Connect the unity project to the LUIS app

  1. On the Manage > Application Settings > Azure Resources page, select the Copy icon to copy the Example Query:

    Screenshot of Connecting the unity project.

  2. Back in your Unity project, in the Hierarchy window, select the Lunarcom object, then in the Inspector window, locate the Lunarcom Intent Recognizer (Script) component and configure it as follows:

    • In the LUIS Endpoint field, pass the Example Query you copied in the previous step. Make sure to remove YOUR_QUERY_HERE from the URL:

    Screenshot of Pass the example query you copied.

Test and improve the intent recognition

  1. To use intent recognition directly in the Unity editor, you must allow your development computer to use dictation. To verify this setting, open Windows Settings, then choose Privacy > Speech and ensure Online speech recognition is turned on:

    Screenshot of Testing the intent recognition.

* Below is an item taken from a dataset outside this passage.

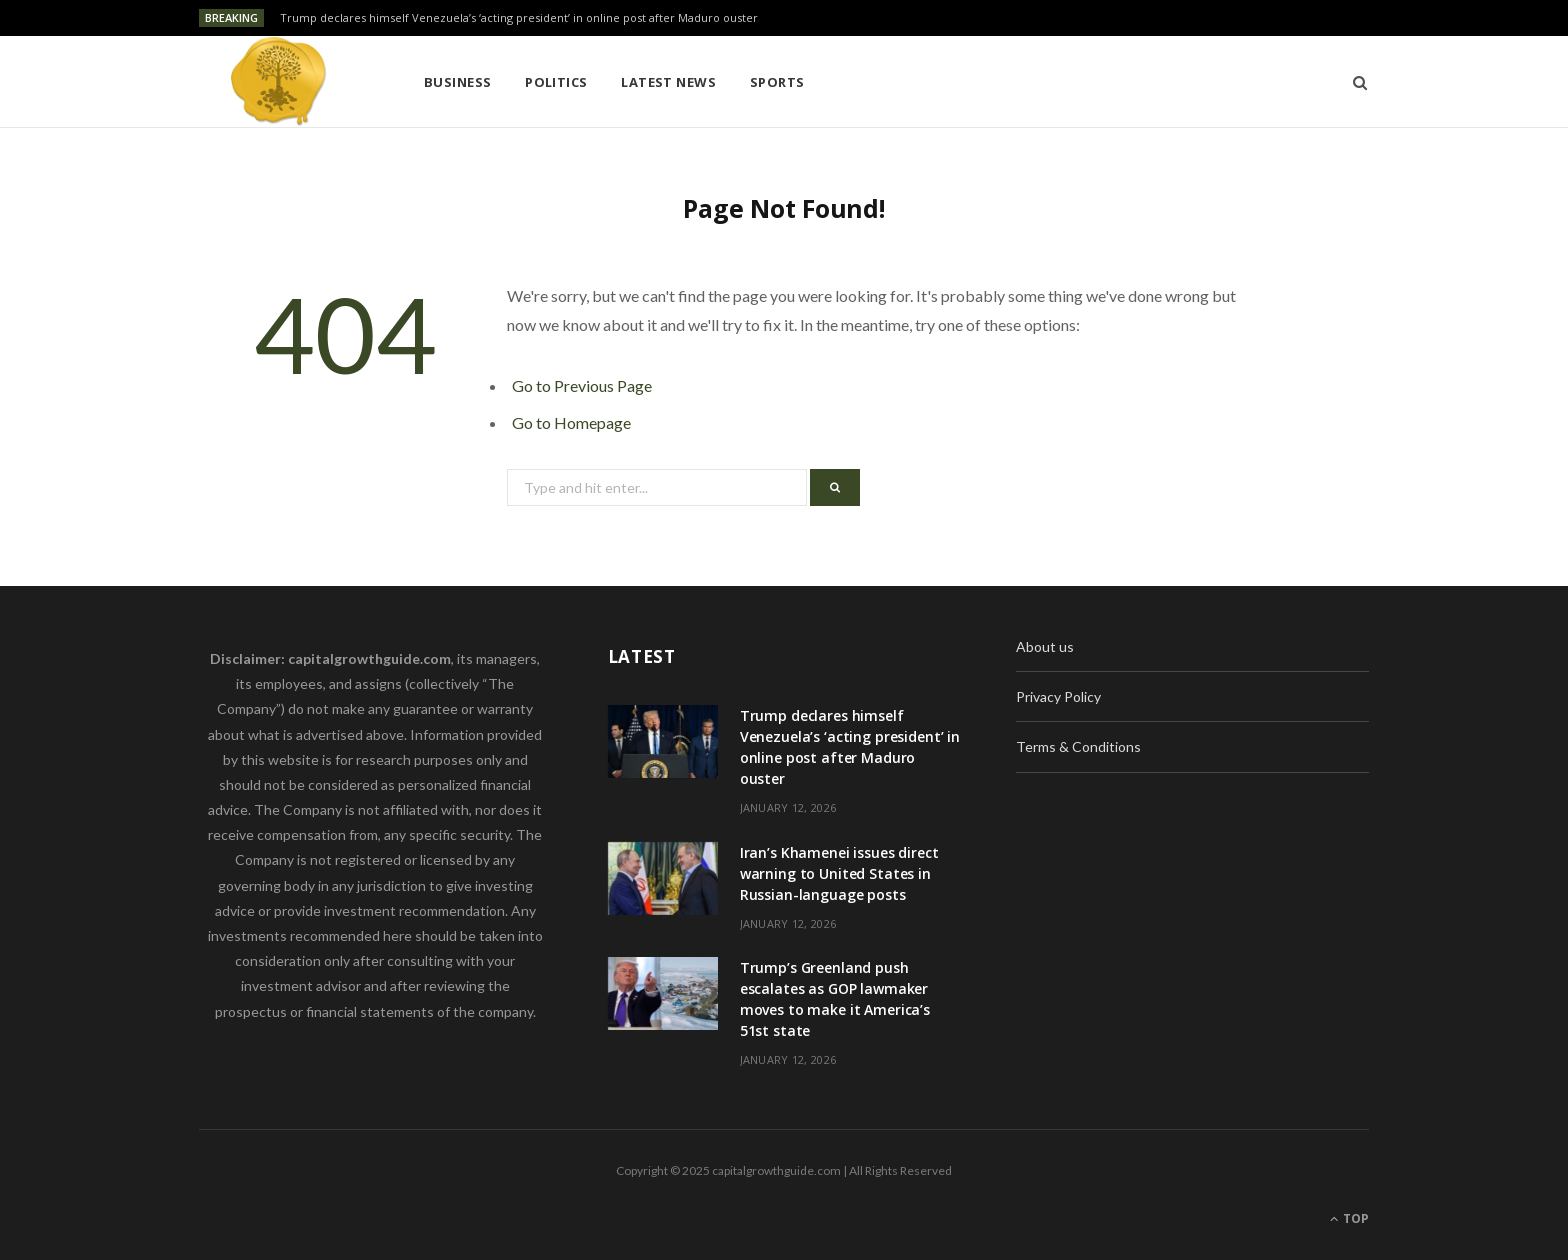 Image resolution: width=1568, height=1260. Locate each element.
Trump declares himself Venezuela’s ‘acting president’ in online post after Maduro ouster (519, 18)
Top (1349, 1218)
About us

  2. If you enter Game mode, you can test the intent recognition by first pressing the rocket button. Then, assuming your computer has a microphone, when you say the first example utterance, go ahead and launch the rocket, you will see the LunarModule launch into space:

    Screenshot of Enter the game mode.

  3. Try all the example utterances, then some variation of the example utterances, as well as a few random utterances.

  4. Next, return to LUIS and navigate to Build > Improve app performance > Review endpoint utterances page. Use the toggle button to switch from the default Entities View to Tokens View, and then review the utterances:

    • In the Utterance column, change and remove the assigned labels as needed so they align with your intent
    • In the Aligned intent column, verify that the intent is correct
    • In the Add/Delete column, select the green check mark button to add the utterance or the red x button to delete it.
  5. When you have reviewed as many utterances as you like, select the Train button to retrain the model, then the Publish button to republish the updated app:

    Screenshot of Retrain the model.

    Note

    If an endpoint utterance does not align with the PressButton intent, but you would like your model to know that the utterance has no intent, you can change the Aligned intent to None.

  6. Repeat this process as many times as you like to improve your app model.